**EXERCISE AIM**:
Repeat the entries below exactly as they appear, with no pictures.

**MATERIAL TO PROCESS**:
★ ★ ★ ★

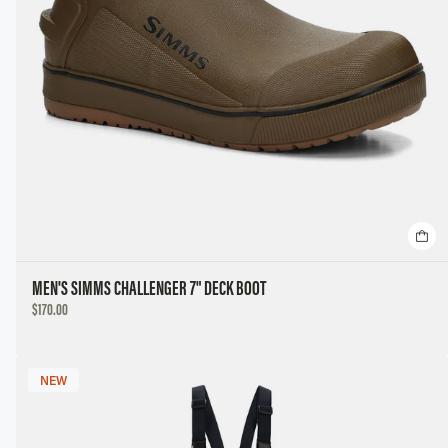
MEN'S SIMMS CHALLENGER 7" DECK BOOT
DISCOUNTED
$170.00
PRICE
NEW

★ ★ ★ ★

**TASK RESULT**:
MEN'S SIMMS CHALLENGER 7" DECK BOOT
DISCOUNTED
$170.00
PRICE
NEW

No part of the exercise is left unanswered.